As the Heroes for Sale album title suggests, Mineo aims to deconstruct the idea of creating superheroes out of ordinary, sinful humans—himself included. He believes the music boils down to one main sentiment: “I’m not great, but I know a God who is great and who redeems us.” He deals with the pain and hurt he’s felt from his absent father and other loved ones in the Eminem-esque “Still Bleeding.” The force of delivery escalates as he raps about words that still sting 20 years later, yet his message doesn’t end with that anger: “I don’t even got it inside me to give forgiveness / I got to find it in the place where He said ‘It is finished.’”  

 

Mineo says some Christian fans are quick to judge him because he hangs out with non-Christian rappers, without seeing how he’s cultivating those relationships.
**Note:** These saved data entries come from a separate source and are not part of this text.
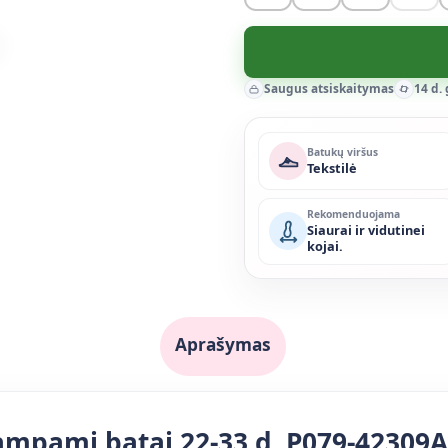
Saugus atsiskaitymas
14 d.
Batukų viršus
Tekstilė
Rekomenduojama
Siaurai ir vidutinei
kojai.
Aprašymas
ampami batai 22-33 d. P079-42309A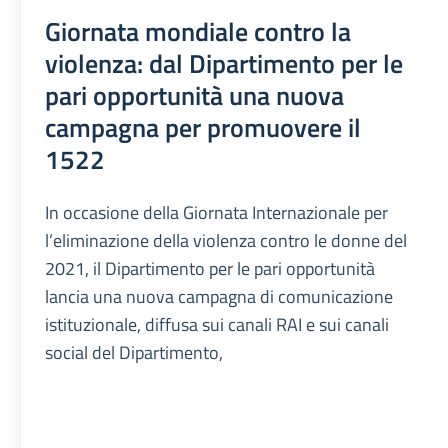
Giornata mondiale contro la
violenza: dal Dipartimento per le
pari opportunità una nuova
campagna per promuovere il
1522
In occasione della Giornata Internazionale per
l’eliminazione della violenza contro le donne del
2021, il Dipartimento per le pari opportunità
lancia una nuova campagna di comunicazione
istituzionale, diffusa sui canali RAI e sui canali
social del Dipartimento,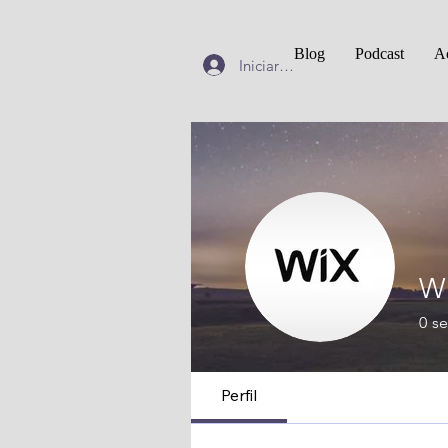
Blog
Podcast
Ac
Iniciar sesión
Wi
0
se
Perfil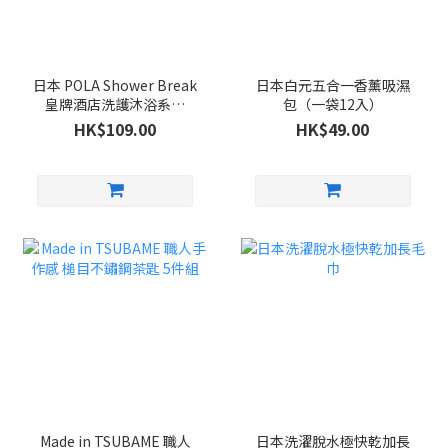
日本 POLA Shower Break
日本白元五合一香薰吸濕
皇牌酒店洗護沐浴系列
包（一袋12入）
280ml
HK$109.00
HK$49.00
Made in TSUBAME 職人
日本洗濯脫水極快乾加長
Such misplaced zeal turns off nonbelievers, who—when they hear the term Christian rap—turn away because they assume the songs will be cheesy and terrible. But what really differentiates the work of Lee and Mineo from mainstream hip-hop is the hope in something greater.  

 

Mineo’s album closer “Death Has Died” lists the brokenness in the world: failed relationships, school shootings, abuse, cancer, shame, and natural disasters. He doesn’t pinpoint an earthly solution but finds the antidote in the hope to come: “One day He’ll wipe every tear from our eyes / He’ll come and make all things right / We’ll sing death had died / But until that day this won’t be forever.”